Acute lymphoblastic leukemia (ALL) is the most prevalent childhood cancer, and although overall survival rates of ALL have substantially improved, resistance to antileukemic agents remains a major clinical problem. Antileukemic drug resistance is predictive of poor disease outcome and is commonly observed in ALL patients that have relapsed, who have a low overall survival rate of only 40%. The mechanisms that cause ALL relapse and drug resistance remain poorly understood. To address how inherited genomic variability contributes to these mechanisms, genome wide association studies (GWASs) have identified DNA sequence variation associated with ALL treatment outcome. However, since these variants are noncoding in nature, their connection to gene function, ALL biology and antileukemic drug resistance has been difficult to establish. Moreover, given that hundreds of variants are typically in strong linkage disequilibrium with the associated variant, pinpointing causal variants at GWAS loci has been challenging. To address these challenges, we have generated functional genomic maps of the ALL genome, including the precise locations of noncoding regulatory elements in >40 ALL samples. Through rigorous open chromatin-fine mapping using our ALL genome maps, and by integrating our results with drug resistance phenotypes from primary ALL cells obtained from patients at St. Jude (SJ), we identified 3229 variants at 125 GWAS loci associated with ALL treatment outcome that are predicted to have an impact on gene regulation, leukemic cell biology and antileukemic drug resistance. Using these fine-mapped variants, we propose an integrative strategy for identifying candidate causal variants associated with ALL treatment outcome, and a rational experimental system for functionally linking these variants and their target genes to antileukemic drug resistance.
In Aim 1, we will perform massively parallel reporter assays (MPRAs) on >3200 fine-mapped variants to assess their gene regulatory activities and to identify allele-specific differences in activity.

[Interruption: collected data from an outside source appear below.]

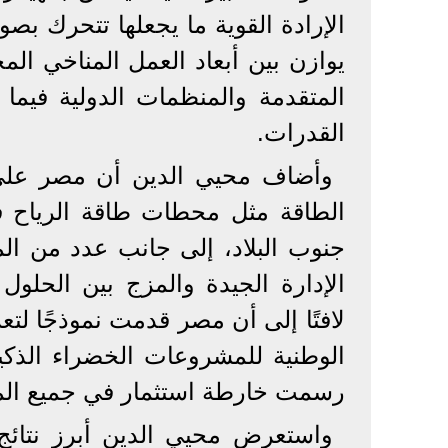
الإرادة القوية ما يجعلها تتحرك بص
يوازن بين أبعاد العمل المناخي الم
المتقدمة والمنظمات الدولية فيما 
القدرات.
وأضاف محيي الدين أن مصر على 
الطاقة مثل محطات طاقة الرياح ف
جنوب البلاد، إلى جانب عدد من ا
الإدارة الجيدة والمزج بين الحلول ا
لافتًا إلى أن مصر قدمت نموذجًا لتع
الوطنية للمشروعات الخضراء الذكي
رسمت خارطة استثمار في جميع ال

In Aim 2, we will employ a polygenomic strategy by integrating our MPRA results with diverse genomic datasets to prioritize and rank fine-mapped variants by their likelihood of being causal. For this effort, we will capitalize on the unique and rich resources available at SJ, including extensive genomic characterizations and drug resistance phenotypes from large ALL patient cohorts, as well as ongoing genomic characterizations for all new and/or relapsed patients. We will functionally validate the role of the top 20 ranked candidate causal variants on antileukemic drug resistance using CRISPR technology and chemotherapeutic drug viability assays in human ALL cell lines. We will also identify GWAS target genes and functionally assess their role in antileukemic drug resistance in human ALL cell lines and in patient-derived xenograft mouse models of pediatric ALL. Collectively, our proposal will uncover novel genomic mechanisms of antileukemic drug resistance. Ultimately, these data can inform approaches to circumvent resistance in the clinic, and be used to improve initial treatment, as well as guide therapy for relapsed disease through precision medicine and more personalized treatment regimens.
This research proposal will employ an integrative strategy to identify and functionally characterize genetic determinants involved in acute lymphoblastic leukemia (ALL) treatment outcome. ALL is the most prevalent childhood cancer, and despite cure rates exceeding 85% with contemporary treatment, relapsed ALL is the 5th most common pediatric cancer with a low overall survival of only 40%, and is commonly characterized by a resistance to antileukemic drugs, which remains the primary cause of treatment failure in ALL. The results generated by this proposal will uncover novel genomic mechanisms of chemotherapeutic drug resistance, and these data can be further used to improve treatment strategies for newly diagnosed and for relapsed ALL by aiding in the development of novel therapeutics that bypass or mitigate drug resistance mechanisms, and/or in the optimization of existing treatment regimens.